__Exercise brief__
Transcribe the listing in full, excluding any pictures.

__Data for analysis__
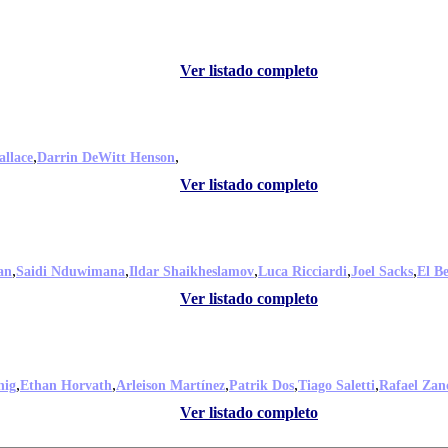
Ver listado completo
,
,
llace
Darrin DeWitt Henson
Ver listado completo
,
,
,
,
,
an
Saidi Nduwimana
Ildar Shaikheslamov
Luca Ricciardi
Joel Sacks
El B
Ver listado completo
,
,
,
,
,
nig
Ethan Horvath
Arleison Martínez
Patrik Dos
Tiago Saletti
Rafael Zan
Ver listado completo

__Solution to the problem__
Ver listado completo
,
,
llace
Darrin DeWitt Henson
Ver listado completo
,
,
,
,
,
an
Saidi Nduwimana
Ildar Shaikheslamov
Luca Ricciardi
Joel Sacks
El B
Ver listado completo
,
,
,
,
,
nig
Ethan Horvath
Arleison Martínez
Patrik Dos
Tiago Saletti
Rafael Zan
Ver listado completo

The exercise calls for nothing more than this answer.